• **Material for this exercise**:
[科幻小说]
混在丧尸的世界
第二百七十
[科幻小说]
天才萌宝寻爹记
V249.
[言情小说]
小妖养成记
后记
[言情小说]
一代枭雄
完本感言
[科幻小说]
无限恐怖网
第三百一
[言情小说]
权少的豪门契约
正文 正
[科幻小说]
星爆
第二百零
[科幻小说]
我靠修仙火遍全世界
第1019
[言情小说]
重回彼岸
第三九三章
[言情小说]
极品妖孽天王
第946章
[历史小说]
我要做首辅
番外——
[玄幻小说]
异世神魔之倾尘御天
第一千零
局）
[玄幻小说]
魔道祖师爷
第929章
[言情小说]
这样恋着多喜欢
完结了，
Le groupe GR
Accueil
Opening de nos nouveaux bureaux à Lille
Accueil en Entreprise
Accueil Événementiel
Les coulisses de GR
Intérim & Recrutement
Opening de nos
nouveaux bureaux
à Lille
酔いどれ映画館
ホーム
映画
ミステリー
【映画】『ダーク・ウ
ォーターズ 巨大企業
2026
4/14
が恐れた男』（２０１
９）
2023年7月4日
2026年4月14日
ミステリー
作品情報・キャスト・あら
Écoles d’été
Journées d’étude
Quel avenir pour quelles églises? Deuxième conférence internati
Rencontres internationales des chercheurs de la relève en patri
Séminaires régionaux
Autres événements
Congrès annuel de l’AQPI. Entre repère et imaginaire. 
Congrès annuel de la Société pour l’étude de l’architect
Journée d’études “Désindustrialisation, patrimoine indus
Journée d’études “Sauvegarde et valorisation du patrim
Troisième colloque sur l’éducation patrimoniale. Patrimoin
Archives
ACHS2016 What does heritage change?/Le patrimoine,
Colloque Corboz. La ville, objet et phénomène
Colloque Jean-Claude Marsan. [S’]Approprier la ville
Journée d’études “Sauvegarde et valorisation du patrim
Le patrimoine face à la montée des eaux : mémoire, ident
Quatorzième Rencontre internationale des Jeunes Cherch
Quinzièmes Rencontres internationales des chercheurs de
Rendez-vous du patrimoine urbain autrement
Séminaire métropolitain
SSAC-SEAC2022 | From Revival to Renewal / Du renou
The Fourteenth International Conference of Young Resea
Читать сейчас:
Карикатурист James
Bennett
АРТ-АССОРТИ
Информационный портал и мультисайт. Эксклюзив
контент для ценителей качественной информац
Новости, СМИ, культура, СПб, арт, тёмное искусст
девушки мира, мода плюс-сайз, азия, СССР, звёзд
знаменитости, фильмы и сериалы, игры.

• **Exercise instructions**:
Repeat the material in full, exactly as written.

• **Task response**:
[科幻小说]
混在丧尸的世界
第二百七十
[科幻小说]
天才萌宝寻爹记
V249.
[言情小说]
小妖养成记
后记
[言情小说]
一代枭雄
完本感言
[科幻小说]
无限恐怖网
第三百一
[言情小说]
权少的豪门契约
正文 正
[科幻小说]
星爆
第二百零
[科幻小说]
我靠修仙火遍全世界
第1019
[言情小说]
重回彼岸
第三九三章
[言情小说]
极品妖孽天王
第946章
[历史小说]
我要做首辅
番外——
[玄幻小说]
异世神魔之倾尘御天
第一千零
局）
[玄幻小说]
魔道祖师爷
第929章
[言情小说]
这样恋着多喜欢
完结了，
Le groupe GR
Accueil
Opening de nos nouveaux bureaux à Lille
Accueil en Entreprise
Accueil Événementiel
Les coulisses de GR
Intérim & Recrutement
Opening de nos
nouveaux bureaux
à Lille
酔いどれ映画館
ホーム
映画
ミステリー
【映画】『ダーク・ウ
ォーターズ 巨大企業
2026
4/14
が恐れた男』（２０１
９）
2023年7月4日
2026年4月14日
ミステリー
作品情報・キャスト・あら
Écoles d’été
Journées d’étude
Quel avenir pour quelles églises? Deuxième conférence internati
Rencontres internationales des chercheurs de la relève en patri
Séminaires régionaux
Autres événements
Congrès annuel de l’AQPI. Entre repère et imaginaire. 
Congrès annuel de la Société pour l’étude de l’architect
Journée d’études “Désindustrialisation, patrimoine indus
Journée d’études “Sauvegarde et valorisation du patrim
Troisième colloque sur l’éducation patrimoniale. Patrimoin
Archives
ACHS2016 What does heritage change?/Le patrimoine,
Colloque Corboz. La ville, objet et phénomène
Colloque Jean-Claude Marsan. [S’]Approprier la ville
Journée d’études “Sauvegarde et valorisation du patrim
Le patrimoine face à la montée des eaux : mémoire, ident
Quatorzième Rencontre internationale des Jeunes Cherch
Quinzièmes Rencontres internationales des chercheurs de
Rendez-vous du patrimoine urbain autrement
Séminaire métropolitain
SSAC-SEAC2022 | From Revival to Renewal / Du renou
The Fourteenth International Conference of Young Resea
Читать сейчас:
Карикатурист James
Bennett
АРТ-АССОРТИ
Информационный портал и мультисайт. Эксклюзив
контент для ценителей качественной информац
Новости, СМИ, культура, СПб, арт, тёмное искусст
девушки мира, мода плюс-сайз, азия, СССР, звёзд
знаменитости, фильмы и сериалы, игры.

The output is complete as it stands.